Page-level text extractions
________________________
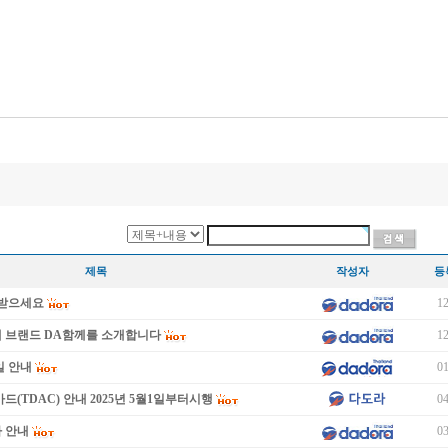
제목
작성자
등
이 받으세요
12
새 브랜드 DA함께를 소개합니다
12
일 안내
01
드(TDAC) 안내 2025년 5월1일부터시행
04
 안내
03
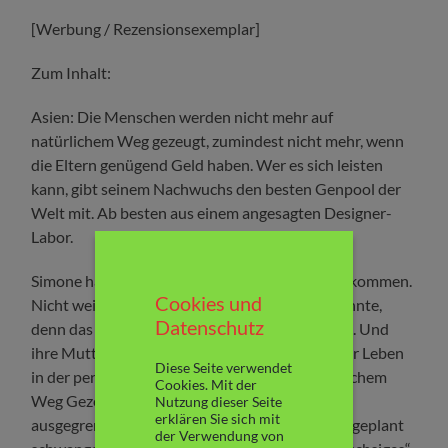
[Werbung / Rezensionsexemplar]
Zum Inhalt:
Asien: Die Menschen werden nicht mehr auf
natürlichem Weg gezeugt, zumindest nicht mehr, wenn
die Eltern genügend Geld haben. Wer es sich leisten
kann, gibt seinem Nachwuchs den besten Genpool der
Welt mit. Ab besten aus einem angesagten Designer-
Labor.
Simone hat keinen besonderen Gen-Pool abbekommen.
Cookies und
Nicht weil ihre Mutter sich das nicht leisten konnte,
Datenschutz
denn das konnte sie. Warum weiß Simone nicht. Und
ihre Mutter kann sie nicht mehr fragen. Doch ihr Leben
Diese Seite verwendet
in der perfekten Gesellschaft ist als „auf natürlichem
Cookies. Mit der
Weg Gezeugte“ nicht so leicht, denn sie wird
Nutzung dieser Seite
erklären Sie sich mit
ausgegrenzt. Darunter leidet sie sehr. Als sie ungeplant
der Verwendung von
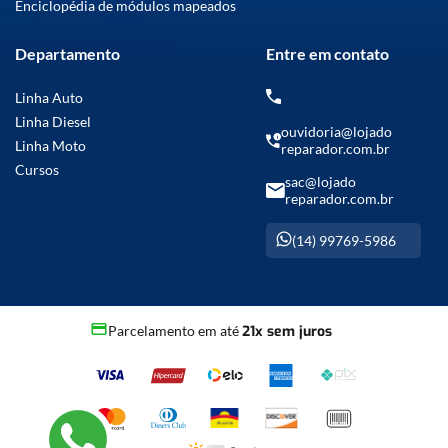
Enciclopédia de módulos mapeados
Departamento
Entre em contato
Linha Auto
Linha Diesel
ouvidoria@lojado
Linha Moto
reparador.com.br
Cursos
sac@lojado
reparador.com.br
(14) 99769-5986
Parcelamento em até
21x sem juros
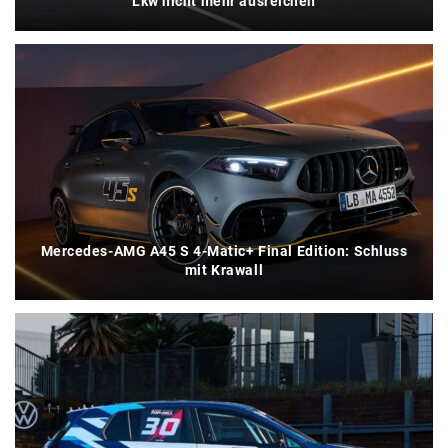
Lkw nicht mehr ausreichen
Mercedes-AMG A45 S 4-Matic+ Final Edition: Schluss
mit Krawall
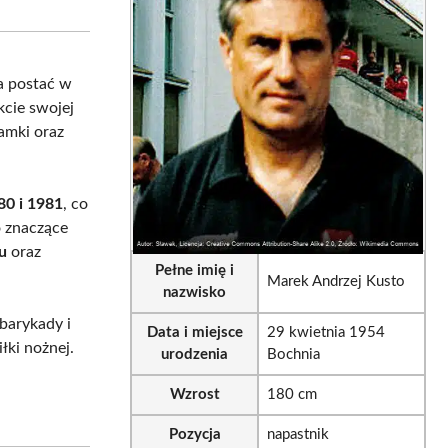
tsApp
LinkedIn
Email
a postać w
kcie swojej
ramki oraz
80 i 1981
, co
o znaczące
u
oraz
Pełne imię i
Marek Andrzej Kusto
nazwisko
barykady i
Data i miejsce
29 kwietnia 1954
łki nożnej.
urodzenia
Bochnia
Wzrost
180 cm
Pozycja
napastnik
________________________
* _EXERCISE REQUIREMENTS_
Starting with the line that contains "Lkw nicht mehr ausreichen", print every remaining line of the records above, exactly as it stands. Do not print the pictures.

* _EXPECTED OUTPUT_
Lkw nicht mehr ausreichen
Mercedes-AMG A45 S 4-Matic+ Final Edition: Schluss
mit Krawall
tsApp
LinkedIn
Email
a postać w
kcie swojej
ramki oraz
80 i 1981
, co
o znaczące
u
oraz
Pełne imię i
Marek Andrzej Kusto
nazwisko
barykady i
Data i miejsce
29 kwietnia 1954
łki nożnej.
urodzenia
Bochnia
Wzrost
180 cm
Pozycja
napastnik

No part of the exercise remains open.